Reputation: 190
I have sensors emitting data every ~20 seconds. However sometimes these are in trouble and doesn't emit data for minutes or hours.
I would like to fetch those disconnection and know how long these last.
So I tried with the function time_bucket
to count number of data by bucket of 5 minutes (for example), but this function only affect the data itself.

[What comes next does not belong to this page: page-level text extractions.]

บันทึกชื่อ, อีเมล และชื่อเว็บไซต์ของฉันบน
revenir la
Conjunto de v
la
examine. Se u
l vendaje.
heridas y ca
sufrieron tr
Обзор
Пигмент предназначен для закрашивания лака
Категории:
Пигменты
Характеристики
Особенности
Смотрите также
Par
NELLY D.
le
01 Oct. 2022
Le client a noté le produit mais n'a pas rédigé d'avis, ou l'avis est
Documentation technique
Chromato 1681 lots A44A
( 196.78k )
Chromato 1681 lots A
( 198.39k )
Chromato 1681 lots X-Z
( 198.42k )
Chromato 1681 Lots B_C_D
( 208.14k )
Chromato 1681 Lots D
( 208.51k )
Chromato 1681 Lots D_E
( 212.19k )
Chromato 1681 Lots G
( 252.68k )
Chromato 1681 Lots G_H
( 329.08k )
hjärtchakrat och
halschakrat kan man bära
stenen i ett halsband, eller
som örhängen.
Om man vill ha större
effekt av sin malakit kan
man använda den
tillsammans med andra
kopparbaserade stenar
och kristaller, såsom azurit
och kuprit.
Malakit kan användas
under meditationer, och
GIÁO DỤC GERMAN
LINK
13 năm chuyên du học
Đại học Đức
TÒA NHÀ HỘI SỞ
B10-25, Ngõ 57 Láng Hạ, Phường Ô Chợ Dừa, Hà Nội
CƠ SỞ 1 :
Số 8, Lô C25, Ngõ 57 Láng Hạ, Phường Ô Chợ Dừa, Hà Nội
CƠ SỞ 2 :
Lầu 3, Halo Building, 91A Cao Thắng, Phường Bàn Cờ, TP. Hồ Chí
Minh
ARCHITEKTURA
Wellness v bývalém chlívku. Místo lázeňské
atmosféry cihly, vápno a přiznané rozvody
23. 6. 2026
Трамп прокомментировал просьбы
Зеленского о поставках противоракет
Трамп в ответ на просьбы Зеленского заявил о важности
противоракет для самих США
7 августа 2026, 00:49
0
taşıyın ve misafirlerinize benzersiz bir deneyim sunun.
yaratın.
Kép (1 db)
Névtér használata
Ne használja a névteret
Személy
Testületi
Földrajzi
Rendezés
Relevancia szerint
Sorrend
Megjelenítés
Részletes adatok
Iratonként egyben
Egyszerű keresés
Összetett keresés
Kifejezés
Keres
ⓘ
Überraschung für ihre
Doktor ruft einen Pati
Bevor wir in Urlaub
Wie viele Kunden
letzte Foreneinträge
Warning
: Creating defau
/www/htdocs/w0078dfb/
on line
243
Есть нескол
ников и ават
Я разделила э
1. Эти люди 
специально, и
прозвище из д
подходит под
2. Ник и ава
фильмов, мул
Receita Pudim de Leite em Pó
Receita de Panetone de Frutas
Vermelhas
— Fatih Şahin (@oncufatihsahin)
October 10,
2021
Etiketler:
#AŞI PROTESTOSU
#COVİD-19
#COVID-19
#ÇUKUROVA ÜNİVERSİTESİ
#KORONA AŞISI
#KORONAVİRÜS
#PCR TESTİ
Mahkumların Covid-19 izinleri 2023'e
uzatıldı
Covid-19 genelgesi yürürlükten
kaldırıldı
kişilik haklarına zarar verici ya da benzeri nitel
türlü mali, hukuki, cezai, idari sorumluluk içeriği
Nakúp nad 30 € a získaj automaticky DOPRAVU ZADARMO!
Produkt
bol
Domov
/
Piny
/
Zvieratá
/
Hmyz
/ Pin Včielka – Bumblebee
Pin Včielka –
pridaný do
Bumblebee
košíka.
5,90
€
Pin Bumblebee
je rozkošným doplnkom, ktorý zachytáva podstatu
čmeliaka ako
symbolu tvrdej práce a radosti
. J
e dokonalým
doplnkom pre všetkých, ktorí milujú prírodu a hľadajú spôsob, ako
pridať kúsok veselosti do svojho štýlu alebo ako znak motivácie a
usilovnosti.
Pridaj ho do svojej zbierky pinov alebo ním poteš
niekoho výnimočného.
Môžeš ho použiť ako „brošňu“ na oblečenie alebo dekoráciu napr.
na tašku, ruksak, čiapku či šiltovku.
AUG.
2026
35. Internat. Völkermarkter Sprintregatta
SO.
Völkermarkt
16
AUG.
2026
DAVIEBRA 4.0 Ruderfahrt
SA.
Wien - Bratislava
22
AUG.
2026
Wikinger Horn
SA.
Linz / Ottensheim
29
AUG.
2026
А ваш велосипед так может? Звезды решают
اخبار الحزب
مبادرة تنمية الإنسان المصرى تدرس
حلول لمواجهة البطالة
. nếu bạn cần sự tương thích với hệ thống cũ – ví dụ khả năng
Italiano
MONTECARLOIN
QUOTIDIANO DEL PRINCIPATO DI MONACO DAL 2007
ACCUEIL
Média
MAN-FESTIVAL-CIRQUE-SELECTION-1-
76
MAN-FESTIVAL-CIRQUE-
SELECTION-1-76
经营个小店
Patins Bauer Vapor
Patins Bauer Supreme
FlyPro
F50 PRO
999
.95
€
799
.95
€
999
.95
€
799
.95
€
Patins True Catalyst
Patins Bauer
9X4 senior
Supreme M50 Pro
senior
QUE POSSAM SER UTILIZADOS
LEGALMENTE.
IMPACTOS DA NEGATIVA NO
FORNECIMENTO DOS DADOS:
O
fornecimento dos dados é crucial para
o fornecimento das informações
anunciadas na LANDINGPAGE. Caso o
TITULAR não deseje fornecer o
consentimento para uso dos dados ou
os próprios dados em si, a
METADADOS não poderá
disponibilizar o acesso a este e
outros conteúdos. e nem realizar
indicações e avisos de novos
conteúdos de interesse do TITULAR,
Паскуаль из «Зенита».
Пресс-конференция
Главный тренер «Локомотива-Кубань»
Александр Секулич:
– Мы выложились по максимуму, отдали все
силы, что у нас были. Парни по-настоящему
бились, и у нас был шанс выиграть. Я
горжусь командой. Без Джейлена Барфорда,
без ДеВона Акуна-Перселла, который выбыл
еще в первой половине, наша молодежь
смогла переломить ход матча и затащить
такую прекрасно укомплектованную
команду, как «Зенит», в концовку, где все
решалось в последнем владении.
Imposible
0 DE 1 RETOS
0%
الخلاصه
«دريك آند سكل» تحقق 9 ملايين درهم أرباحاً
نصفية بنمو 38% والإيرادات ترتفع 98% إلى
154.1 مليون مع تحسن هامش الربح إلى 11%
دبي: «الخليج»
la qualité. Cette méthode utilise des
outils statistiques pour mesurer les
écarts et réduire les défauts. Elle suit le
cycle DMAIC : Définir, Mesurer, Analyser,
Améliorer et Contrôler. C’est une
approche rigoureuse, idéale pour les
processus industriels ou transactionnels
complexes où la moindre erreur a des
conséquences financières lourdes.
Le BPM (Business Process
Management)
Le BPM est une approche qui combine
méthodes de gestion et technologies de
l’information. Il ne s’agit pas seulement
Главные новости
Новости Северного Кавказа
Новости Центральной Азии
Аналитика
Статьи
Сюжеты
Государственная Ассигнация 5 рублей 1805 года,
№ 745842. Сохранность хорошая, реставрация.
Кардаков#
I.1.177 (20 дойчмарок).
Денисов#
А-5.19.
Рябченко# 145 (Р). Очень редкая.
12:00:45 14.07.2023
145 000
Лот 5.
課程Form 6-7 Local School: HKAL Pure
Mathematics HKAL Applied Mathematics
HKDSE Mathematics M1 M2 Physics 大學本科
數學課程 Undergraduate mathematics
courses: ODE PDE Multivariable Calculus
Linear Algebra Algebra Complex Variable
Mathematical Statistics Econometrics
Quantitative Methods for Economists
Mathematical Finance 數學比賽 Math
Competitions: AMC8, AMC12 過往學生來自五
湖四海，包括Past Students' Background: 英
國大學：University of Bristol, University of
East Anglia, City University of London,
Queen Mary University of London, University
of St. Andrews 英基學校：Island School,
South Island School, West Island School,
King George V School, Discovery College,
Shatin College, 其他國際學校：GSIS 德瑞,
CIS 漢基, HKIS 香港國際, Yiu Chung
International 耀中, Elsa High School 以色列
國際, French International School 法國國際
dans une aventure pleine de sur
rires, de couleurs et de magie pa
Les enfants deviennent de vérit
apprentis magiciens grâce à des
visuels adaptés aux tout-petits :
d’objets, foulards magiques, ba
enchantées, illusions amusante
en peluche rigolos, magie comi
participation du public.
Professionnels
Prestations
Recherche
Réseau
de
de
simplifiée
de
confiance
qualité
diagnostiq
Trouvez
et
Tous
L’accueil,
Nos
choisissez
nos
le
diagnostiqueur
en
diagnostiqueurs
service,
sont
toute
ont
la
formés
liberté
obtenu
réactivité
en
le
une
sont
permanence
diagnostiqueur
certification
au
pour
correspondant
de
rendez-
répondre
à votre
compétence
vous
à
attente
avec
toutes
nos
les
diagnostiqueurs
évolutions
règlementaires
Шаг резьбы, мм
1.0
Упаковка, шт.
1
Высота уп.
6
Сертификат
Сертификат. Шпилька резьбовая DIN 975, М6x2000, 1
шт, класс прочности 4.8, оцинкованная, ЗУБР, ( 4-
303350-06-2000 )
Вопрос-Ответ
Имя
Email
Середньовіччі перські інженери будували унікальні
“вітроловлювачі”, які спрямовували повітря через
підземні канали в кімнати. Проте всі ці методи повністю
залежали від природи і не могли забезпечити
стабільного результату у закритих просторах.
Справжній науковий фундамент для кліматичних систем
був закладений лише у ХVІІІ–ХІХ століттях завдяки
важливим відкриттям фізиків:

So it isn't possible to fetch bucket HAVING COUNT(*) = 0.
I tried this :
SELECT time_bucket('5 minutes', datetime) AS bucket, COUNT(*) AS nb_datas
FROM measures
WHERE id_sensor = 123456
GROUP BY bucket
HAVING COUNT(*) = 0
ORDER BY bucket DESC;
But logically it return nothing.
A little help would be apprecied :)
Upvotes: 5
Views: 3277
Reputation: 351
You may be interested in gap filling, which is described in the TimescaleDB docs at: http://docs.timescale.com/using-timescaledb/reading-data#gap-filling
Upvotes: 3
Reputation: 190
Here the solution I found thanks to TimescaleDB github :
SELECT period.date
FROM (
SELECT generate_series(date '2018-01-09 00:00:00', now(), interval '5 minutes') date
) as period
WHERE period.date NOT IN (
SELECT
time_bucket('5 minutes', datetime) AS date
FROM measures
WHERE id_sensor = '123456'
AND datetime >= '2018-01-09 00:00:00'
GROUP BY date
ORDER BY date
)
It use generate_series function from PostgreSQL to fill buckets, then substract buckets with datas to leave only those HAVING COUNT(*) = 0.